Bürgermeisters Geburtstag

Im kleinen Dorf wird der Bürgermeister sechzig Jahre. Er lud ein und alle kamen: Die Vereinsvorstände der Kleintierzüchter, des Gesangvereins, der Schützenbrüderschaft, des Karnevalsvereins und vieler anderer Vereine. Auch die politische Gemeinde war vertreten: Gemeinderäte, die Ortsvereinsvorsitzenden der beiden großen Parteien, einige Kreisräte und sogar der Landtagsabgeordnete der Partei, der auch der Bürgermeister angehört.
Der Bürgermeister nebst Gattin, in festlichem Gewand, begrüßen die Gäste.
Zum Glück hatten die Herren ihre Damen mitgebracht, sonst hätte die Frau des Bürgermeisters stellvertretend für die größere Hälfte der Bevölkerung repräsentieren müssen!
Ja, in unserem Dorf ist noch fast alles in männlicher Hand.
Im zugigen Feuerwehrhaus war das Buffet gedeckt. Der örtliche Alleinunterhalter versuchte sich mit Hintergrundmusik unter der Dekoration buntgeschmückter Tarnnetze.
Aber zunächst galt es die fälligen Reden mit immer gleichen Lobeshymnen anzuhören. Die Redner waren mal mehr, mal weniger begabt. Die Länge der Reden hielt sich, vielleicht auch Angesichts der gedeckten Tische, in Grenzen. Launige Sprüche gab es zuhauf, auch die eine oder andere Anekdote. Der Beifall war verhalten, vielleicht hatten die Gäste Angst, zu viel Applaus würde die Reden verlängern.
Endlich stand der Gastgeber auf und lud ein, sich an den Speisen und Getränken zu laben. Lange Reihen bildeten sich, die Teller wurden mit Köstlichkeiten überladen. Durch geschicktes Jonglieren kamen die Menschen trotzdem unbeschadet zu ihren Plätzen. Bevor die letzten sich aufladen konnten, hatten die ersten, erprobt in der heimischen Buffetlandschaft, schon den zweiten Rundgang begonnen. Sie zog es gezielt zu den raren Köstlichkeiten, Kartoffelsalat und Frikadellen ließen sie links liegen. Spargelröllchen mit Schinken waren bald aus, auch der gebeizte Lachs fand reichlich Zuspruch.
Der Geräuschpegel erreichte ungeahnte Höhen, weil die Gäste die Musik übertönen mussten, wollten sie mit ihren Tischnachbarn reden.
Fleißige Frauen brachten das benutzte Geschirr in die Küche, schenkten das eine oder andere Bier aus. Die Damen tranken eher Wein oder Saft.
Nach dem Essen verkündete der Bürgermeister, dass nun noch der Chor ein Ständchen bringen wolle. In der Stille, bevor der Dirigent den Einsatz anzeigte, hörte man ein lautes Rülpsen. Es wurde leise gelacht. Dann sangen die Männer vom Weinparadies, von fernen, schönen Mädchen und ließen Schuberts Forelle springen.

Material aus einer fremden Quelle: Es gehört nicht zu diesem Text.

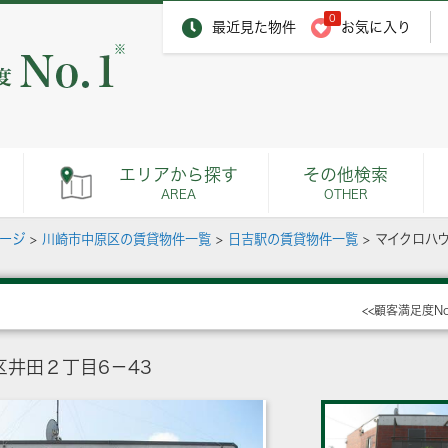
0
最近見た物件
お気に入り
※
エリアから探す
その他検索
AREA
OTHER
ページ
>
川崎市中原区の賃貸物件一覧
>
日吉駅の賃貸物件一覧
>
マイクロハ
<<顧客満足度N
井田２丁目6－43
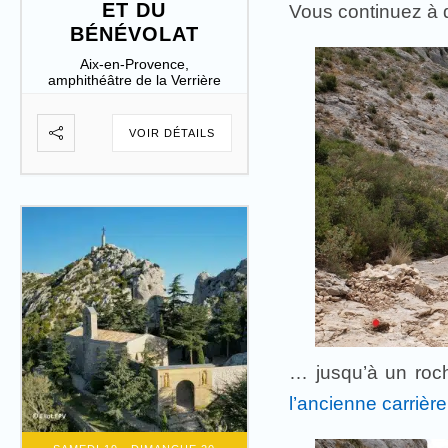
ET DU
Vous continuez à d
BÉNÉVOLAT
Aix-en-Provence,
amphithéâtre de la Verrière
VOIR DÉTAILS
… jusqu’à un roch
l’ancienne carrièr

Mit einem Tusch begann der Alleinunterhalter seinen großen Auftritt: Er hatte nun das Kommando, spielte die Musik zum Tanz.
Nachdem das Bürgermeisterpaar den Schneewalzer begonnen hatte, kamen auch andere Paare dazu. Es wurde zu den Liedern über Rosamunde und Schützenliesel, aber auch zu alten Schlagern mit ziemlich krächzendem Gesang getanzt.
Hier auf der Tanzfläche herrschte Männermangel! Aber die Frauen tanzten fröhlich lachend miteinander. Dann gab es Damenwahl, und fast die Hälfte der Frauen stürzte zum Geburtstagskind. Die Frau des Arztes war am schnellsten, zum Dank massierte ihr der Bürgermeister den Rücken während des Tanzes, manchmal auch etwas tiefer.
Kurz vor zweiundzwanzig Uhr wurden einige Männer unruhig, verschwanden nach draußen. Es gab einen lauten Knall, und ein Feuerwerk auf der Wiese hinter dem Feuerwehrhaus erhellte die Nacht. Einige Gäste schwankten bedenklich, aber noch konnten alle allein stehen. Die Gesellschaft verlagerte sich nach draußen und an die Fenster.
Glänzende Augen, weinselige Blicke, selbstzufriedenes Grinsen der „Macher“, erstaunte Rufe. Das Feuerwerk war kurz, aber sehr schön!

Einige der Gäste nutzten den Moment, um ohne große Verabschiedung nach Hause zu gehen.